Knowledge like the example above, where one doesn't consult documentation but instead relies on a thorough understanding of the system to take shortcuts and solve problems, is typical tacit knowledge.
The difficulty in transferring tacit knowledge can be said to be one of the long-standing challenges in the software industry. This challenge doesn't only occur within organizations; it can be said that the entire industry is affected by this difficulty. The software industry periodically experiences large-scale "reinventing the wheel" phenomena, which are often necessary transformations driven by fundamental changes in the technological environment (e.g., shifting from on-premise deployment to cloud-native, or the emergence of new programming paradigms). However, the reason such transformations are costly and difficult to control in terms of risk lies in the difficulty of inheriting the tacit knowledge of previous generations. When a new project is initiated, it rarely gains full tacit knowledge of the previous generation's system, leading teams to hastily research the traces of the old system only when encountering significant difficulties or system failures. The discontinuity of tacit knowledge turns an already complex technical migration into a daunting challenge of starting from scratch.

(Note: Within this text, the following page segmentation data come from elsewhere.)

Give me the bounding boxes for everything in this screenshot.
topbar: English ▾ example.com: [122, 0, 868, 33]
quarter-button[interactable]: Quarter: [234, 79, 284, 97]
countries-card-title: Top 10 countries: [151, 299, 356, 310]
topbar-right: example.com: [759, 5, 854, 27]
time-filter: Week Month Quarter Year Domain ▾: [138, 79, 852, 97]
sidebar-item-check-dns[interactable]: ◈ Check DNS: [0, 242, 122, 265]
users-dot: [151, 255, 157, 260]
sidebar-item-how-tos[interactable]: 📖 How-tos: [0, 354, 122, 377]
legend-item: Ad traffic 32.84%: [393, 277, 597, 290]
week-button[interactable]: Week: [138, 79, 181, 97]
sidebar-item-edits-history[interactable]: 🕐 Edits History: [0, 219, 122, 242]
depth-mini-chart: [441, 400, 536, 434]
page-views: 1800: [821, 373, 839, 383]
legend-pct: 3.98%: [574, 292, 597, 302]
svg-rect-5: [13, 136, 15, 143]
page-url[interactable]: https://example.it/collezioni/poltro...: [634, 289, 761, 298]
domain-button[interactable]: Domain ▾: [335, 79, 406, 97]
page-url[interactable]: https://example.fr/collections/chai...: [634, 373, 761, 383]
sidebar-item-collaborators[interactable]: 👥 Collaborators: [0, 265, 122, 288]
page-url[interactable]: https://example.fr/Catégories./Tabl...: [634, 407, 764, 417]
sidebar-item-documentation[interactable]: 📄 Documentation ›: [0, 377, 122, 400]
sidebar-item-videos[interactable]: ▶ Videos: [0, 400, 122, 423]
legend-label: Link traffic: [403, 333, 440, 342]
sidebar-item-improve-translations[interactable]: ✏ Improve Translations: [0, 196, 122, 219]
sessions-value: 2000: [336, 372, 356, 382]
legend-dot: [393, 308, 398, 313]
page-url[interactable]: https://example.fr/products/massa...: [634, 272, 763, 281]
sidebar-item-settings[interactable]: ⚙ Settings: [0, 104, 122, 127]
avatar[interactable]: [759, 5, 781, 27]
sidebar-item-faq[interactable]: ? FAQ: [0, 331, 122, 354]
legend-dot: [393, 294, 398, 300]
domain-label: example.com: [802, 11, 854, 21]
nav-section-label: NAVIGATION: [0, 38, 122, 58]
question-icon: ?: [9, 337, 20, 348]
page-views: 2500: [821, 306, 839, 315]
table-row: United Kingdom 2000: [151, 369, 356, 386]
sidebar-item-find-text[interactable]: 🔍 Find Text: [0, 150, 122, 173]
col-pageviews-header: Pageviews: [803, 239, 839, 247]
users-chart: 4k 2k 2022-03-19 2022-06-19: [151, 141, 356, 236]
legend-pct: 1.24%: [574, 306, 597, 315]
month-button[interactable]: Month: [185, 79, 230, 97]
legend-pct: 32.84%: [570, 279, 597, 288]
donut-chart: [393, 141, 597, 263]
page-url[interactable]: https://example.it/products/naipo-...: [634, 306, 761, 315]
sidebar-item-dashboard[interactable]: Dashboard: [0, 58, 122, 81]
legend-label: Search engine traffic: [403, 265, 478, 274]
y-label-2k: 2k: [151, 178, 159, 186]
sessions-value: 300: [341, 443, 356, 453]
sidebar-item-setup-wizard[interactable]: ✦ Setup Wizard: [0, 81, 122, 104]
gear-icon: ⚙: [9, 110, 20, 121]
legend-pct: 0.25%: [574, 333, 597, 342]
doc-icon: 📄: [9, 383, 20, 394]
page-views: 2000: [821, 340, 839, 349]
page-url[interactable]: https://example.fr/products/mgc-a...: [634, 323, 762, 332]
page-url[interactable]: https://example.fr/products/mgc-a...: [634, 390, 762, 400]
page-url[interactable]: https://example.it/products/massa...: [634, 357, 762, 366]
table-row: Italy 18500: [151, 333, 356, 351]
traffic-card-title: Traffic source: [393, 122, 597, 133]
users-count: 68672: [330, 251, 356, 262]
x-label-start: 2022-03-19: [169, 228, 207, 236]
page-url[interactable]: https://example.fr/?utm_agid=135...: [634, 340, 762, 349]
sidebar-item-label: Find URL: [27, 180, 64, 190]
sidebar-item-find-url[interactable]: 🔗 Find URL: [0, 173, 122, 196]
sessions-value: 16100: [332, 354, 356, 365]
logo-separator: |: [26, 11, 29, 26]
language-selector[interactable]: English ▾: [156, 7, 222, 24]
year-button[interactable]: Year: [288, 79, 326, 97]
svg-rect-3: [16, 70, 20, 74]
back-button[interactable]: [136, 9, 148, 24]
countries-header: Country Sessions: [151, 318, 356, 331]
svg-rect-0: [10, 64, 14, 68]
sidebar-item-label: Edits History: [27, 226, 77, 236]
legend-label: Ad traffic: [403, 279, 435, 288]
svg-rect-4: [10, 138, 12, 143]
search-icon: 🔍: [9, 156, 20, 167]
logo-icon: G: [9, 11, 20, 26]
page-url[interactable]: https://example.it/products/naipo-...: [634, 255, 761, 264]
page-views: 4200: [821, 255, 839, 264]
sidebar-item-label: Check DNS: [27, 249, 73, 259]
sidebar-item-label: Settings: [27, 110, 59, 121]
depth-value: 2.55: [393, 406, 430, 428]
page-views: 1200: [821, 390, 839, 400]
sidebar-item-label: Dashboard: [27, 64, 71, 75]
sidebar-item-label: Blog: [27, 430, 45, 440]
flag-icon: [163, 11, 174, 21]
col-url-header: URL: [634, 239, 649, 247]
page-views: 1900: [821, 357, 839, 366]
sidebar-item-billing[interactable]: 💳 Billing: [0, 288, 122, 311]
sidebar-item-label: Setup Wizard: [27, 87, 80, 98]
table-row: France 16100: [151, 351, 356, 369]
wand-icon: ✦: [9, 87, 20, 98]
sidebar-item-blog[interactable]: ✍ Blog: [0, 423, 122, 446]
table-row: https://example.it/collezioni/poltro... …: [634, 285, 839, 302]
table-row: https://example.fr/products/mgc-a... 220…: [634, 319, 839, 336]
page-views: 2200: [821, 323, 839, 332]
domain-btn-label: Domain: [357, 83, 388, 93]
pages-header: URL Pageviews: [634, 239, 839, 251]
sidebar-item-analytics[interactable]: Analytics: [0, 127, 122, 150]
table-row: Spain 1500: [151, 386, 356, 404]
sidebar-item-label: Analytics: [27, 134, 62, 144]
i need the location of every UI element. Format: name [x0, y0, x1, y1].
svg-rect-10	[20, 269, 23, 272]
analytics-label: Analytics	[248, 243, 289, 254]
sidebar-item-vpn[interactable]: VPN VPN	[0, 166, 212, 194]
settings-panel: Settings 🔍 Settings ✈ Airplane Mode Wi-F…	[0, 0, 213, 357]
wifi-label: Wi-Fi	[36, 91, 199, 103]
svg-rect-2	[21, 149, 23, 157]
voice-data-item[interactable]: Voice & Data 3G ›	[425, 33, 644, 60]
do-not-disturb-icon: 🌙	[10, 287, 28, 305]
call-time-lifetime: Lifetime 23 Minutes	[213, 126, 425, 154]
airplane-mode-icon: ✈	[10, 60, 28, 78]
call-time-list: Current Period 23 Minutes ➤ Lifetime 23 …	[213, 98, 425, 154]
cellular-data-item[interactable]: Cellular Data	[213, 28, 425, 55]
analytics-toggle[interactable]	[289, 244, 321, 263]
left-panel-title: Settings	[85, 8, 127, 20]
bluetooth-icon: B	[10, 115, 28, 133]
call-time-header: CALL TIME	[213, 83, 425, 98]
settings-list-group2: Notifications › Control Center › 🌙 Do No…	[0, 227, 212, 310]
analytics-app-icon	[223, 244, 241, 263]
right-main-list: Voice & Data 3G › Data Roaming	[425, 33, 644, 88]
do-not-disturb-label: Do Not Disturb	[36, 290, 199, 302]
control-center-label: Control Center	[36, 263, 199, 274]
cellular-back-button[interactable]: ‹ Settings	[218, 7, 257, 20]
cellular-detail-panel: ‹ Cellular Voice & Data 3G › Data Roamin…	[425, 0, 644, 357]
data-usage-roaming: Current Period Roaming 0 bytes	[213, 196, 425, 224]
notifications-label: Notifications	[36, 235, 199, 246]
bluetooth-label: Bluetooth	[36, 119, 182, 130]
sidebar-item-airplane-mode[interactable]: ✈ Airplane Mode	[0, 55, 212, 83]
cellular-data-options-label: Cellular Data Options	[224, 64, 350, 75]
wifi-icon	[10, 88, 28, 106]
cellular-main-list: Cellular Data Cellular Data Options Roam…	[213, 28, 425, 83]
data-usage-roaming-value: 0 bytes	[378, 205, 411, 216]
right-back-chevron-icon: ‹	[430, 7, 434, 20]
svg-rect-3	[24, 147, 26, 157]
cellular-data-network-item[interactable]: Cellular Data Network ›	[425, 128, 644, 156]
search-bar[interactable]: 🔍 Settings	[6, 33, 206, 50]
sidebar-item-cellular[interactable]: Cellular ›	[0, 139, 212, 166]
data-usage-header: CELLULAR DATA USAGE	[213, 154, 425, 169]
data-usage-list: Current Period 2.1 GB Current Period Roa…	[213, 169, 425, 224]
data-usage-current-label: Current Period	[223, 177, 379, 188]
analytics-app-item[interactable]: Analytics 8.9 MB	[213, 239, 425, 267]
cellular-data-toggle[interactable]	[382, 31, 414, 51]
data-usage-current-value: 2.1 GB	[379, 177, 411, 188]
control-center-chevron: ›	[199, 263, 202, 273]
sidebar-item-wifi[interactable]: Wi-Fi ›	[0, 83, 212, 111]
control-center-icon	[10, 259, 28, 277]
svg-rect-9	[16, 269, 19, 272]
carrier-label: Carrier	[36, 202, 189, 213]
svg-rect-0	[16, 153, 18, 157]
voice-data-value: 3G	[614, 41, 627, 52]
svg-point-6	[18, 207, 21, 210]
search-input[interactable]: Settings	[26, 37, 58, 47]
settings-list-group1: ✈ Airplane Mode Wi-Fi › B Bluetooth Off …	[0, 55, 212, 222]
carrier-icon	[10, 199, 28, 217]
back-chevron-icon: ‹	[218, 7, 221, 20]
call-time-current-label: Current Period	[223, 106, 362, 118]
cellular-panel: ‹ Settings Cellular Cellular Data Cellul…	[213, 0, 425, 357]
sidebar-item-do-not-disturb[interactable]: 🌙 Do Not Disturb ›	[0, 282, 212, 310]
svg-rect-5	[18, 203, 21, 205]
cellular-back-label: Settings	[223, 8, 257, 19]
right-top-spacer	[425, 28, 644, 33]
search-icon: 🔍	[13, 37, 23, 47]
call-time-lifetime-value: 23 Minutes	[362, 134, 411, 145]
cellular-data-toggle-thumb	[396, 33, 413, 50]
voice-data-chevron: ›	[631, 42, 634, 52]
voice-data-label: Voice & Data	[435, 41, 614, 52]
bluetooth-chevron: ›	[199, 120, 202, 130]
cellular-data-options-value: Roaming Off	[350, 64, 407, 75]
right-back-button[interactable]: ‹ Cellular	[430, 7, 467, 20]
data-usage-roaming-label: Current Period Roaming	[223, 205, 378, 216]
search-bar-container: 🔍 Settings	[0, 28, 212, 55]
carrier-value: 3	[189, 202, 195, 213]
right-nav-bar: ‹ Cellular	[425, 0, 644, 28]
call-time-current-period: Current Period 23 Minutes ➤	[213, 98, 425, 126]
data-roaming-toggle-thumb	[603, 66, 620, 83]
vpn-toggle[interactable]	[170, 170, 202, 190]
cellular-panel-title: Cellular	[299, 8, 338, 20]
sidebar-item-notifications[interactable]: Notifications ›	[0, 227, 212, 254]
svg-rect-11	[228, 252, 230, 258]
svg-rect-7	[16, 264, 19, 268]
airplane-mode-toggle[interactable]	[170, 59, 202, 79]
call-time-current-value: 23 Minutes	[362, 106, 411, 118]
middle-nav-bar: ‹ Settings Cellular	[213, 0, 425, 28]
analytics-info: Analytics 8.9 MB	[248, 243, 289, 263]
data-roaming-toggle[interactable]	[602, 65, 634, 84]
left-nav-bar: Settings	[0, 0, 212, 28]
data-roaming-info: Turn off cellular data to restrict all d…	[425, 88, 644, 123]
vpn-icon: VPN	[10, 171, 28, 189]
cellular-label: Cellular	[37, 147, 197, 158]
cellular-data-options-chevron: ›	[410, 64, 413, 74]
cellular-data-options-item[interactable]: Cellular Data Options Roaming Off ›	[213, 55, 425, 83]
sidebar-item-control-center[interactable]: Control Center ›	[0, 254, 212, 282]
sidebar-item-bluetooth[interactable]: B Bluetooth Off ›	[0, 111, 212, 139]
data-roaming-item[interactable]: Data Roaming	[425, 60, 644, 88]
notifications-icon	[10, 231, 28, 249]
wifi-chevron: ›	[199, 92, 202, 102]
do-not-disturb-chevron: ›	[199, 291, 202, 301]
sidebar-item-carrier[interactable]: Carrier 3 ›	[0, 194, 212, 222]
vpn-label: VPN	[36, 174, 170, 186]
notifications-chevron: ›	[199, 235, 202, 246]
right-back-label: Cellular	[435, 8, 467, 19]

The difficulty in transferring tacit knowledge can be broadly addressed in two ways:
- Design organizational processes and communication methods so that tacit knowledge gradually becomes explicit during the organization's daily operations.
- Design organizational structures, allowing different teams to focus on different tasks, thereby reducing the need for tacit knowledge transfer.

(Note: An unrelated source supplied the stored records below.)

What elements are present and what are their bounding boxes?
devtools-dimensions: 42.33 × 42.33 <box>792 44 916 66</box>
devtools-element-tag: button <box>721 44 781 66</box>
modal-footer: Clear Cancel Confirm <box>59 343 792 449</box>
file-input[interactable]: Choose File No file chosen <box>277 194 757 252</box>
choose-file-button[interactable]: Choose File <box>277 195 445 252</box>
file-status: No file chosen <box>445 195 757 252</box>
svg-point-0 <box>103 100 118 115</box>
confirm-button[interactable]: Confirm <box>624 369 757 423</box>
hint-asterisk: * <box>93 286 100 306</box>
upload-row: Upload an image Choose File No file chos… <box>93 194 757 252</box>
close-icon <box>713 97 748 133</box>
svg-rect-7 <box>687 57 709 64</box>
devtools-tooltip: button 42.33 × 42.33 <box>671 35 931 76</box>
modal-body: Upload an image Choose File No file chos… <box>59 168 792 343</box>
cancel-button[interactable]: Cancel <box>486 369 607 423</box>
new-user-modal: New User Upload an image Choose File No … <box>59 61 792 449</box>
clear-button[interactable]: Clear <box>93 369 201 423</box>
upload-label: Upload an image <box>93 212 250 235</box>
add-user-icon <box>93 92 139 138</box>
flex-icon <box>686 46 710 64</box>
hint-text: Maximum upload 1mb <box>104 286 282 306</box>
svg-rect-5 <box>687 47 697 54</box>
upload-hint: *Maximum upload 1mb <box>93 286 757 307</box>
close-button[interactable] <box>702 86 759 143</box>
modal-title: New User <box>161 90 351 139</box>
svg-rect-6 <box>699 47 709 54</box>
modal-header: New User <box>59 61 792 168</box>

Taking software project handovers as an example, this greatly requires the aid of processes. A good process can effectively help the person taking over the work to quickly navigate all pitfalls, ensuring that tacit knowledge can be transferred.
A simple project handover process could be:
- Ensure the newcomer can set up the project locally.
- Ensure the newcomer performs basic testing locally.
- Ensure the newcomer knows how to deploy the project.
- Ensure the newcomer knows how to debug in a production environment.
If standard processes require all of the above to be executed and recorded one by one, the handover process can avoid many old pitfalls or discover new ones early, thus reducing future risks.
In software, it often happens that neither the software nor the documentation has changed, but builds fail and deployments fail. This is because some dependency versions have been updated, or some operating systems used for deployment have reached end-of-life. When encountering these pitfalls, the original project developer's tacit knowledge immediately comes into play.
Beyond processes, the most direct way to make tacit knowledge explicit is to write documentation. However, documentation is often vague or unclear, the reason being a lack of awareness that the knowledge documentation aims to convey is to meet the needs of different situations.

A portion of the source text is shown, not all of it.